I've made some changes to the shader. I've removed the need to clamp values or scale the edges. The source of the problem seemed to be the diagonal samples at the end of the shader. I've tweaked the shader code from this thread to do the same. Of course, if you're using the shader on an HDR image then clamping may still be necessary. :)
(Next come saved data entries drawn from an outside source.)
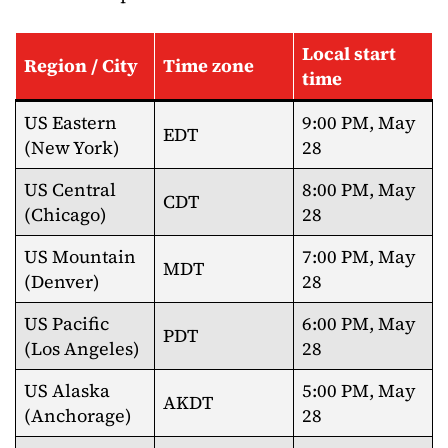
Local start
Region / City
Time zone
time
US Eastern
9:00 PM, May
EDT
(New York)
28
US Central
8:00 PM, May
CDT
(Chicago)
28
US Mountain
7:00 PM, May
MDT
(Denver)
28
US Pacific
6:00 PM, May
PDT
(Los Angeles)
28
US Alaska
5:00 PM, May
AKDT
(Anchorage)
28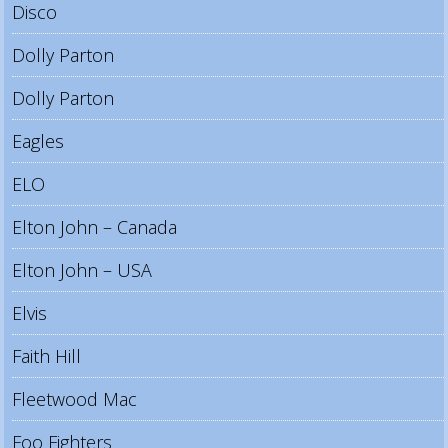
Disco
Dolly Parton
Dolly Parton
Eagles
ELO
Elton John – Canada
Elton John – USA
Elvis
Faith Hill
Fleetwood Mac
Foo Fighters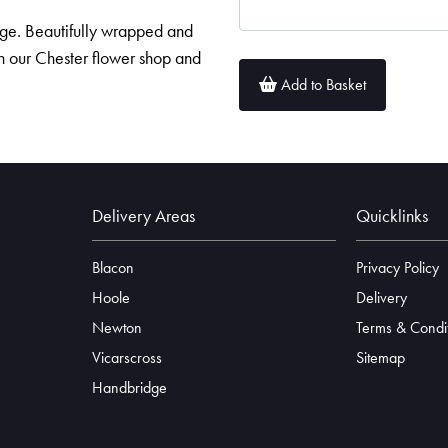
age. Beautifully wrapped and
in our Chester flower shop and
Add to Basket
Delivery Areas
Quicklinks
Blacon
Privacy Policy
Hoole
Delivery
Newton
Terms & Condi
Vicarscross
Sitemap
Handbridge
float2 vPixelViewport = float2( 1.0f / VIEWPORT_WIDTH, 1.0f / VIEWPORT_HEIGHT );

const float fScale = 3;

// Offset coordinates
float2 upOffset = float2( 0, vPixelViewport.y ) * fScale;
float2 rightOffset = float2( vPixelViewport.x, 0 ) * fScale;

float topHeight = GetColorLuminance( tex2D( ColorTextureSampler, i_TexCoord.xy + upOffset).rgb );
float bottomHeight = GetColorLuminance( tex2D( ColorTextureSampler, i_TexCoord.xy - upOffset).rgb );
float rightHeight = GetColorLuminance( tex2D( ColorTextureSampler, i_TexCoord.xy + rightOffset).rgb );
float leftHeight = GetColorLuminance( tex2D( ColorTextureSampler, i_TexCoord.xy - rightOffset).rgb );
float leftTopHeight = GetColorLuminance( tex2D( ColorTextureSampler, i_TexCoord.xy - rightOffset + upOffset).rgb );
float leftBottomHeight = GetColorLuminance( tex2D( ColorTextureSampler, i_TexCoord.xy - rightOffset - upOffset).rgb );
float rightBottomHeight = GetColorLuminance( tex2D( ColorTextureSampler, i_TexCoord.xy + rightOffset + upOffset).rgb );
float rightTopHeight = GetColorLuminance( tex2D( ColorTextureSampler, i_TexCoord.xy + rightOffset - upOffset).rgb );
  
// Normal map creation
float sum0 = rightTopHeight+ topHeight + rightBottomHeight;
float sum1 = leftTopHeight + bottomHeight + leftBottomHeight;
float sum2 = leftTopHeight + leftHeight + TopRight;
float sum3 = leftBottomHeight + rightHeight + rightBottomHeight;

float vec1 = (sum1 - sum0);
float vec2 = (sum2 - sum3);

// Put them together and scale.
float2 Normal = float2( vec1, vec2) * vPixelViewport * fScale;

// Color
float4 Scene0 = tex2D( ColorTextureSampler, i_TexCoord.xy );
float4 Scene1 = tex2D( ColorTextureSampler, i_TexCoord.xy + Normal.xy );
float4 Scene2 = tex2D( ColorTextureSampler, i_TexCoord.xy - Normal.xy );
float4 Scene3 = tex2D( ColorTextureSampler, i_TexCoord.xy + float2(Normal.x, -Normal.y) * 0.5 );
float4 Scene4 = tex2D( ColorTextureSampler, i_TexCoord.xy - float2(Normal.x, -Normal.y) * 0.5 );

// Final color
o_Color = (Scene0 + Scene1 + Scene2 + Scene3 + Scene4) * 0.2;

[b34r]

Hi,

Very nice results! Unfortunately I could not reproduce them no matter how. So I came up with my own version of your filter. It requires slightly less samples and still gives very good results.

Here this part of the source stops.